Data shown:
------------------------------------------------------------

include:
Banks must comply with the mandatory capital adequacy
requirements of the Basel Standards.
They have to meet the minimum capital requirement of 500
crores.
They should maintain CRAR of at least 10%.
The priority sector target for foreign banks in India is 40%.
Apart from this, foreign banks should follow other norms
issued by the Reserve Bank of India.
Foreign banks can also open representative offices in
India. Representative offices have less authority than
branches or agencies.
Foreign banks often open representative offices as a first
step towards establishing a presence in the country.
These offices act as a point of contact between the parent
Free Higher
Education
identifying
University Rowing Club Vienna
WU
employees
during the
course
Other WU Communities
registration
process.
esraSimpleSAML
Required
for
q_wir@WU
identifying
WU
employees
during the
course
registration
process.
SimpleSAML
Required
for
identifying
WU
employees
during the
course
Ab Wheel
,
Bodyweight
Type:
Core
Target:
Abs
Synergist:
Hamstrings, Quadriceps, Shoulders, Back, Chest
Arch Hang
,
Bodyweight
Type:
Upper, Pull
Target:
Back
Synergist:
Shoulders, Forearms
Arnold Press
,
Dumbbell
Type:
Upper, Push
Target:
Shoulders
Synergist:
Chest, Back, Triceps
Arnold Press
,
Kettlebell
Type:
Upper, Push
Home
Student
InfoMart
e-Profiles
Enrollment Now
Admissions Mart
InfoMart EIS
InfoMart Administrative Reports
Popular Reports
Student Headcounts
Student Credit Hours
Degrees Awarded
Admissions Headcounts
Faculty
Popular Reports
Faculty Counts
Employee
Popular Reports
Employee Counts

------------------------------------------------------------

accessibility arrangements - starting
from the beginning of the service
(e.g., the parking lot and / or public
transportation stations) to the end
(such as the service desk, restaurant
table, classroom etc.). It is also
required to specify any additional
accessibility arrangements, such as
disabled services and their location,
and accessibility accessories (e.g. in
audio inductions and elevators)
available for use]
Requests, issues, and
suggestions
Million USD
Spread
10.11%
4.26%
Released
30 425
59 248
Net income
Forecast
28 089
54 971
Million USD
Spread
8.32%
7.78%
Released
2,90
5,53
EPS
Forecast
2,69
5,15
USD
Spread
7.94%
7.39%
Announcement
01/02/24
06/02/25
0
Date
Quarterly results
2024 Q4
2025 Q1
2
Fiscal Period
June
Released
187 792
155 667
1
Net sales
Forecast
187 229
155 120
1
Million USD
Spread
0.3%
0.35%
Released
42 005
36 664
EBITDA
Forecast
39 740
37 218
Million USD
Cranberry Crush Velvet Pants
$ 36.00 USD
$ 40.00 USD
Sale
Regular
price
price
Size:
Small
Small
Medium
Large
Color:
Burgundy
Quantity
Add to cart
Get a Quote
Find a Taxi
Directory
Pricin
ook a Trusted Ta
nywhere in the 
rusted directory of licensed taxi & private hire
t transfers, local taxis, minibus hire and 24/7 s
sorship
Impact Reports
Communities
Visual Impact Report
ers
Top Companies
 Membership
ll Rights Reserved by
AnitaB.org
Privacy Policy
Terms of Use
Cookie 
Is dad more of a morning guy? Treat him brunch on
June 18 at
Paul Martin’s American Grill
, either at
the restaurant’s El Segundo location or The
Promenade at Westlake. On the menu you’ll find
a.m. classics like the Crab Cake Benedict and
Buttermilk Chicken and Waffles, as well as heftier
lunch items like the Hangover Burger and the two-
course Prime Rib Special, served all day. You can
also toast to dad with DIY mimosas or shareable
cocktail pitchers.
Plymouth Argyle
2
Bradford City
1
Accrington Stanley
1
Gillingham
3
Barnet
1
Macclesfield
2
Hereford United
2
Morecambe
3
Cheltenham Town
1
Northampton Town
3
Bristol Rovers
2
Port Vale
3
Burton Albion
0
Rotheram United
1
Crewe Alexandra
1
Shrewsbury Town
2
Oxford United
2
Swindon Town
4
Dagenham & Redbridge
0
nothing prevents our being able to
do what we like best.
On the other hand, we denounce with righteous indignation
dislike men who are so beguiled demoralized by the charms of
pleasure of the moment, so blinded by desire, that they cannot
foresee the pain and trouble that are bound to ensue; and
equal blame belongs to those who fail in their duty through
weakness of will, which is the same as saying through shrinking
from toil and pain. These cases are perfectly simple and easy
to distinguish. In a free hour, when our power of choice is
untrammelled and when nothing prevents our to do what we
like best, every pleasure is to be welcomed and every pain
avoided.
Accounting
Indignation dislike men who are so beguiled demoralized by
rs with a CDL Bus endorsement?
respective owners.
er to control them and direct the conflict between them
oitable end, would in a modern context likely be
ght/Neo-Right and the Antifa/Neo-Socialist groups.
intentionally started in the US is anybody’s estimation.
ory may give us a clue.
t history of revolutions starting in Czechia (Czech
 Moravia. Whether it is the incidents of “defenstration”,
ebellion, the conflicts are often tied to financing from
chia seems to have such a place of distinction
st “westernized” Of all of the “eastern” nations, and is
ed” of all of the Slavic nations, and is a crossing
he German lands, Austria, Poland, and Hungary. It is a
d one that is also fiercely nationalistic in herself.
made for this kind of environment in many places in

------------------------------------------------------------

What this task involves: Once you have read the records above, say how many of their lines contain the word "Shoulders", giving only that figure.

Result for this exercise: 3